Alison was awarded a Fellowship in 2021 and we asked her what it means to have been awarded, why she became a dietitian and her advice for future dietitians.
What does it mean to you to have been awarded a BDA Fellowship?
It was a real surprise and it means a lot to me. It means recognition and validation by my peers that what I have been trying to achieve for the last 20+ years and what I continue to try to achieve is recognised as important and is valued by our profession. I also feel it’s proof that you don’t need to have the most outstanding academic qualifications to actively lead our profession and be known for doing so.
What drove you to become a dietitian in the first place and be where you are today?
I think it’s important to make it clear that I really wasn’t driven to become a dietitian! I actually wanted to be a vet but it rapidly became clear to me that I wasn’t going to do anywhere near well enough at A-levels to do that. So Dietetics, as a post-graduate diploma, was simply a pragmatic choice based on my love of food and my degree in Physiology/Pharmacology & Nutrition not equipping me to do any particular job.
Where I am today is as a result of finding my passion for nutrition in older adults over 20 years ago, together with realising that things can be done differently to drive up patient care. This then combined with recognising the importance of being part of bigger initiatives to ensure representation by our profession, to make a proactive and lasting contribution to healthcare for older adults across the UK and to positively influence our profession into the bargain.
Who would you say inspires you both dietetically but also non-dietetically?
Dietetically I have to say my committee colleagues on the BDA Older People Specialist Group and Optimising Nutrition Prescribing Specialist Group – I think we all continue to inspire, challenge and massively support each other and I have been fortunate enough to experience this since first joining the then NAGE committee in 2003. The power of our collective expertise and experience can drive real change in our profession.

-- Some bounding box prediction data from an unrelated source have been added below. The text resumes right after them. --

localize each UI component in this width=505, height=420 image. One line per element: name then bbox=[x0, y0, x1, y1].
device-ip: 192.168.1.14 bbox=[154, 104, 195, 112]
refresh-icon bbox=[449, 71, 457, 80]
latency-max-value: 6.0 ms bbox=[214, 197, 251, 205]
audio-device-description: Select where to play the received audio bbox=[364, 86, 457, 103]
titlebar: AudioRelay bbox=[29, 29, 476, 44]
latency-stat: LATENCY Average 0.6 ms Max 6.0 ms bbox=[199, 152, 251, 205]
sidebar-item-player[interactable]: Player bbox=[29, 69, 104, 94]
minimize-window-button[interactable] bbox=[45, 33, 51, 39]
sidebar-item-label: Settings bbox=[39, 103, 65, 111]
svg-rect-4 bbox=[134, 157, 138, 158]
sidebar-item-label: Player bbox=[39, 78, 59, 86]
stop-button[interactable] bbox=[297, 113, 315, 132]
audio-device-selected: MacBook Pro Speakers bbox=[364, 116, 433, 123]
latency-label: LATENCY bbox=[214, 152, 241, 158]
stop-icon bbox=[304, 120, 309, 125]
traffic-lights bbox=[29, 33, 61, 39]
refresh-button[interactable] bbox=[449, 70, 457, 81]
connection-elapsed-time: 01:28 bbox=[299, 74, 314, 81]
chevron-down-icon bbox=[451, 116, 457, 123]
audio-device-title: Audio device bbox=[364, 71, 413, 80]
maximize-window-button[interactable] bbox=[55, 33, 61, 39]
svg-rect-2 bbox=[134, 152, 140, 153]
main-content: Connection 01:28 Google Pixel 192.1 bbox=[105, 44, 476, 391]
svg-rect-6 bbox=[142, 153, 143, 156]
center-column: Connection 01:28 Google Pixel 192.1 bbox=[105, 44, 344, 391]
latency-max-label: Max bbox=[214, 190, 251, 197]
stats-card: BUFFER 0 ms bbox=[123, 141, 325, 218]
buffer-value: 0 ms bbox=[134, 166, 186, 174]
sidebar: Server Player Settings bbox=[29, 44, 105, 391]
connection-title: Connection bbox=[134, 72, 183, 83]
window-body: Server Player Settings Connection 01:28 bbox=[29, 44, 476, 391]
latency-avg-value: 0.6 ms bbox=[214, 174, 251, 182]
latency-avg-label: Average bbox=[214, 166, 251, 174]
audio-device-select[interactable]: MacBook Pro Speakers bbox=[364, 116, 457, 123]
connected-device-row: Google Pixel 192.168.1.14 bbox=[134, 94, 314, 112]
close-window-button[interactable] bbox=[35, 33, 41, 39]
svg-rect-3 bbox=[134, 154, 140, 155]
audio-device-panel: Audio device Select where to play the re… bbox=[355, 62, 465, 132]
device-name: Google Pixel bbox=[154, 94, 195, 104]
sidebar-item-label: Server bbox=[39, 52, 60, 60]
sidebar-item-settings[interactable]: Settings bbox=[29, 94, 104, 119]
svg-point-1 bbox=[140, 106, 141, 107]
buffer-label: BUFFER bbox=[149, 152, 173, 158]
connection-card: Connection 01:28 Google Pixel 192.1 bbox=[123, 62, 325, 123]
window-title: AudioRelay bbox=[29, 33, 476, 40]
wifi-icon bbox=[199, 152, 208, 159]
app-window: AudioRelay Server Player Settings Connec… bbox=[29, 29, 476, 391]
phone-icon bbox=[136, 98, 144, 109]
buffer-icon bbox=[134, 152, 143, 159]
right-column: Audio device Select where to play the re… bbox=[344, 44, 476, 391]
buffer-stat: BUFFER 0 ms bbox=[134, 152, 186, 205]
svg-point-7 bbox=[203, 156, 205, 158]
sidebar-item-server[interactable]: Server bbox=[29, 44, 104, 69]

Non-dietetically it would definitely be my manager of the last eight years, a pharmacist who I chose to follow from my first Medicines Optimisation role in Buckinghamshire when she moved to become head of medicines optimisation in Hertfordshire. She positively challenges and supports me with all that I do both locally and nationally and I aspire to be a manager of her calibre.

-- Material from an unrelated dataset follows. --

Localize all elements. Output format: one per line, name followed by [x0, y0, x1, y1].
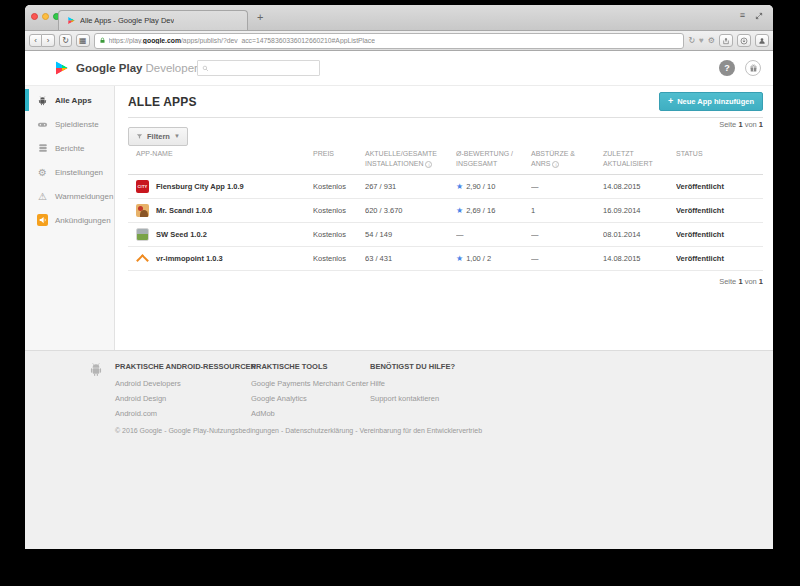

Also without a doubt my husband, who turned a massive negative (significant mental health issues) into a huge positive (becoming an active mental health advocate for his workplace) which I find truly inspiring. He also hugely supports me with all the things I take on, even when from time to time he does need to quietly point out that perhaps I’m taking on a bit too much!

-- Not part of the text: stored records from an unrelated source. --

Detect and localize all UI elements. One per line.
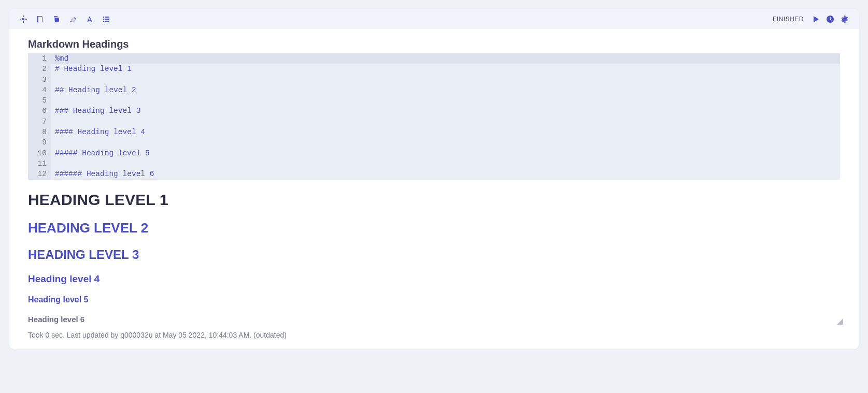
code-text[interactable] [51,117,840,127]
output-heading-4: Heading level 4 [28,273,840,285]
line-number: 8 [28,127,51,137]
toolbar-right: FINISHED [773,14,849,24]
svg-rect-3 [105,19,109,20]
code-line[interactable]: 2# Heading level 1 [28,64,840,74]
cell-title: Markdown Headings [28,38,840,50]
line-number: 2 [28,64,51,74]
cell-toolbar: FINISHED [9,9,859,29]
output-heading-2: HEADING LEVEL 2 [28,220,840,236]
code-text[interactable] [51,95,840,106]
line-number: 11 [28,158,51,169]
cell-content: Markdown Headings 1%md2# Heading level 1… [9,29,859,350]
code-line[interactable]: 12###### Heading level 6 [28,169,840,179]
code-text[interactable]: ## Heading level 2 [51,85,840,95]
code-line[interactable]: 10##### Heading level 5 [28,148,840,158]
clock-icon[interactable] [826,14,835,24]
output-heading-3: HEADING LEVEL 3 [28,248,840,262]
collapse-icon[interactable] [19,14,28,24]
svg-rect-4 [105,21,109,22]
list-icon[interactable] [102,14,111,24]
code-line[interactable]: 9 [28,137,840,148]
run-icon[interactable] [811,14,820,24]
resize-handle-icon[interactable] [837,318,843,325]
code-text[interactable]: ##### Heading level 5 [51,148,840,158]
status-label: FINISHED [773,16,804,23]
output-heading-1: HEADING LEVEL 1 [28,191,840,209]
line-number: 6 [28,106,51,116]
line-number: 5 [28,95,51,106]
code-line[interactable]: 8#### Heading level 4 [28,127,840,137]
code-line[interactable]: 11 [28,158,840,169]
output-heading-6: Heading level 6 [28,315,840,324]
code-line[interactable]: 1%md [28,53,840,64]
line-number: 3 [28,75,51,85]
code-text[interactable]: %md [51,53,840,64]
book-icon[interactable] [35,14,45,24]
line-number: 9 [28,137,51,148]
code-line[interactable]: 7 [28,117,840,127]
code-editor[interactable]: 1%md2# Heading level 134## Heading level… [28,53,840,180]
code-line[interactable]: 4## Heading level 2 [28,85,840,95]
line-number: 10 [28,148,51,158]
code-text[interactable] [51,158,840,169]
code-text[interactable] [51,75,840,85]
notebook-cell: FINISHED Markdown Headings 1%md2# Headin… [9,9,859,350]
output-area: HEADING LEVEL 1 HEADING LEVEL 2 HEADING … [28,191,840,324]
svg-rect-1 [55,18,59,22]
gear-icon[interactable] [840,14,849,24]
line-number: 12 [28,169,51,179]
line-number: 4 [28,85,51,95]
code-text[interactable] [51,137,840,148]
font-icon[interactable] [85,14,94,24]
code-text[interactable]: # Heading level 1 [51,64,840,74]
eraser-icon[interactable] [68,14,78,24]
code-line[interactable]: 5 [28,95,840,106]
output-heading-5: Heading level 5 [28,295,840,304]
code-line[interactable]: 3 [28,75,840,85]
svg-rect-0 [37,16,38,22]
code-line[interactable]: 6### Heading level 3 [28,106,840,116]
copy-icon[interactable] [52,14,61,24]
code-text[interactable]: ### Heading level 3 [51,106,840,116]
svg-rect-6 [103,19,104,20]
line-number: 7 [28,117,51,127]
toolbar-left [19,14,111,24]
svg-rect-7 [103,21,104,22]
svg-rect-5 [103,17,104,18]
execution-status: Took 0 sec. Last updated by q000032u at … [28,331,840,339]
line-number: 1 [28,53,51,64]
code-text[interactable]: #### Heading level 4 [51,127,840,137]
svg-rect-2 [105,17,109,18]
code-text[interactable]: ###### Heading level 6 [51,169,840,179]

What advice would you give to future dietitians?
Always have professional curiosity, be careful about just accepting things at face value. It’s okay to question why things are done a certain way – it may be the way things have been done for some time but that doesn’t mean it is the only way or indeed the best way, because the best way to do things evolves and it needs to evolve based on continually improved understanding. Don’t be afraid to interrogate the evidence, where it has come from and the motivations behind publishing it. You never stop learning – there is always more to know and always more to do.
What has been the highlight of your dietetic career to date?
Becoming the first dietitian to be chair of ACBS. At interview I made it very clear that what I wanted to achieve in the role was real change to a historical system that does not work for either clinicians or the NHS and thankfully that chimed with what the Department of Health and Social Care (DHSC) were looking to achieve too.
What we as a committee have been able to achieve during my first three years in post is not inconsiderable, especially when you take into account that we are all voluntary. The opportunity this role presents – of being able to directly influence the nutritional accuracy, relevance and usefulness of nationally recognised prescribing resources (with the full support of DHSC) is invaluable, as is being able to showcase why dietitians who understand prescribing are central to enabling the provision of simpler information about and therefore improving understanding of the role of prescribed nutritional products.